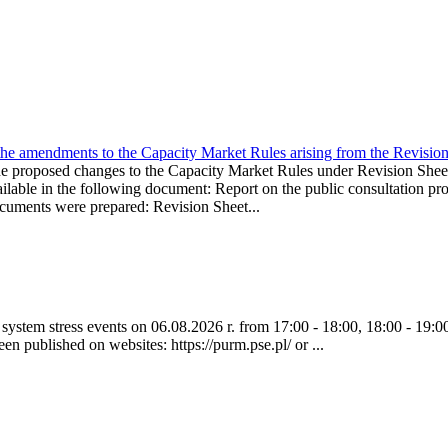
the amendments to the Capacity Market Rules arising from the Revis
oposed changes to the Capacity Market Rules under Revision Sh
ble in the following document: Report on the public consultation pro
ocuments were prepared: Revision Sheet...
ystem stress events on 06.08.2026 r. from 17:00 - 18:00, 18:00 - 19:00
een published on websites: https://purm.pse.pl/ or ...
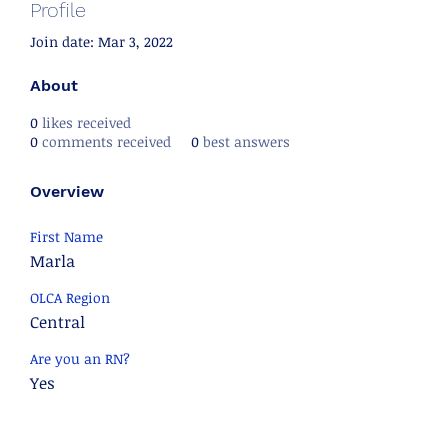
Profile
Join date: Mar 3, 2022
About
0
likes received
0
comments received
0
best answers
Overview
First Name
Marla
OLCA Region
Central
Are you an RN?
Yes
Are you an RD?
No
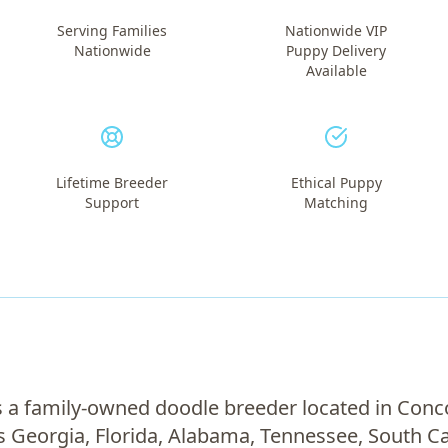
Serving Families
Nationwide VIP
Nationwide
Puppy Delivery
Available
Lifetime Breeder
Ethical Puppy
Support
Matching
 a family-owned doodle breeder located in Conc
s Georgia, Florida, Alabama, Tennessee, South Ca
· · · · ·
Return, from the data, each line that has the word "Capacity" in it.

the amendments to the Capacity Market Rules arising from the Revis
oposed changes to the Capacity Market Rules under Revision Sh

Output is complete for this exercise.